August 2017

Observations

woods-in-the-cabin

Fire may be the only cure for a deformed protein zombifying deer all over the country. Liquid crystal film charged by ultraviolet light can wave without wind. Apparently, Uranus opens and closes every day to bathe in hot particle beams. Alpha male mountain gorillas care deeply for young gorillas in their group, regardless of kinship. Somewhere in Washington, DC, thirteen white men tried to cut healthcare to millions of working class and poor Americans that voted them into office. It is becoming more and more plausible that someone could fabricate an event. “It could be there is a there there after all,” said a woman to her son in their hallway — as pale mid-morning light crept into the picture frames, a haze cast over their eyes like gauze and neither knew what to do with her hands.

Harassment from males reduced fecundity in one of three morphs of female polymorphic damselfly. It turns out there are three kinds of snow leopard and some may be less endangered than others. Unfrozen bioregions of Antarctica are expected to increase by 25% over the next 80 years. A retired woman watching MSNBC on her smartphone at an Amazon processing facility in Arizona spent three unauthorized hours producing a thousand greeting cards to accompany her day’s shipments. The cards said, “It’s always spring somewhere…” and they were covered in crude drawings of flowers she thought she remembered. It was 118 degrees outside and the facility gleamed like the sun.

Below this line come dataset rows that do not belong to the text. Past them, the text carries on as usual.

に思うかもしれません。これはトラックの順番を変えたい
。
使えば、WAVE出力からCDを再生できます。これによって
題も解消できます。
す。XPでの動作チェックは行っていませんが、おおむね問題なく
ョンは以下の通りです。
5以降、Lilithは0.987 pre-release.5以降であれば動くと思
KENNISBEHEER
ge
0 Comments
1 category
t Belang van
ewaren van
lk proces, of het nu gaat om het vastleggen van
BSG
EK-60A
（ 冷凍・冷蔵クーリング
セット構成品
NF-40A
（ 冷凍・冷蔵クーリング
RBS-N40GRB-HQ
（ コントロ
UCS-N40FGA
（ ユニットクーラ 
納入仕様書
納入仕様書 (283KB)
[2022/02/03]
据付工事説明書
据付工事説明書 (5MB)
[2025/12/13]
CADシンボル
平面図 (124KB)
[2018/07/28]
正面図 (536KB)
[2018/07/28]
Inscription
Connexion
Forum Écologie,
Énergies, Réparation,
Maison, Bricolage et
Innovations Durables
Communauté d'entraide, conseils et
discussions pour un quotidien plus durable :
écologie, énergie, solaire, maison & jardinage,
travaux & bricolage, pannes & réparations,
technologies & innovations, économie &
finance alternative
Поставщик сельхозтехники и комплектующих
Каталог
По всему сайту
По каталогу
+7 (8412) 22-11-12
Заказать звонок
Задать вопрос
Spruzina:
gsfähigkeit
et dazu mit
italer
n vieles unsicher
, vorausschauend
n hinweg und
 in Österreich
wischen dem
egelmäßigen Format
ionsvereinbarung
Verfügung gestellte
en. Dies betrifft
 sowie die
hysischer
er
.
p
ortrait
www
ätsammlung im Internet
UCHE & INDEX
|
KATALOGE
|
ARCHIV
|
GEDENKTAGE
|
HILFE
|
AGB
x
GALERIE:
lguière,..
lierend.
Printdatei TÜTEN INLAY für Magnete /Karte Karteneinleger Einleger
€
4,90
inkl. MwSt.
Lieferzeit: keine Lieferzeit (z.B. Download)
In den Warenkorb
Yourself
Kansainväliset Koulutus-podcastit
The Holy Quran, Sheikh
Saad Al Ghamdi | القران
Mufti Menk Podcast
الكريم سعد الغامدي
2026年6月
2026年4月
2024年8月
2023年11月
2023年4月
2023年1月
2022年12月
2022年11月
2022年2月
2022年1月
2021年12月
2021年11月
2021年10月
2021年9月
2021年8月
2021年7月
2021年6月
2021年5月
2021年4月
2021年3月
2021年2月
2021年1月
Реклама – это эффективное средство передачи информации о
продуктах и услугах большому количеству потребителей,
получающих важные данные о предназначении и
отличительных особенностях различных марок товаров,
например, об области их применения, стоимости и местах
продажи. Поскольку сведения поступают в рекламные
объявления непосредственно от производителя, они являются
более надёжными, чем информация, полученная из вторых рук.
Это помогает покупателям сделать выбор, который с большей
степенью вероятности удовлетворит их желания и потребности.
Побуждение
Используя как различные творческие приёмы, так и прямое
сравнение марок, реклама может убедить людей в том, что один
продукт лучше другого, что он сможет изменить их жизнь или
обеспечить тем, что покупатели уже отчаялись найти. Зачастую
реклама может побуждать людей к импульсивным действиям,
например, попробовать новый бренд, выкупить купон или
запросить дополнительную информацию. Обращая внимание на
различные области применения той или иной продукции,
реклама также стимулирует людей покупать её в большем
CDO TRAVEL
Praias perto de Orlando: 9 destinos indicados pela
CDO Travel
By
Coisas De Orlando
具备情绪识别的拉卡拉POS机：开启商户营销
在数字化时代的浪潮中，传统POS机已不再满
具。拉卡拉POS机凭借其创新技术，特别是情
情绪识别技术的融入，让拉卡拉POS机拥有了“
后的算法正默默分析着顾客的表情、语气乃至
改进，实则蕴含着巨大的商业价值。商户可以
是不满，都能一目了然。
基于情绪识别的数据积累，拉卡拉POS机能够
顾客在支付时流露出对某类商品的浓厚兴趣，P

As many as 17 million Americans think chocolate milk comes from brown cows. Urban ecologists want to spend a lot of money studying rats, which cost the world’s economy billions of dollars, and are apparently not well understood. A philosopher in Tennessee concluded that since it is difficult to establish how much of a person people in vegetative states are “we should go ahead and treat these patients as if they are persons.” The New York Times devoted some of its Arts Section to explain the origin of the Milkshake Duck. A child in Nebraska noticed water drops in a row of corn sprouts — when she realized they did that on purpose, everything seemed to get a little wider, like there were eyes all over and she could see out the corners of them. And when she asked her daddy where the rain comes from he said, “I don’t know.”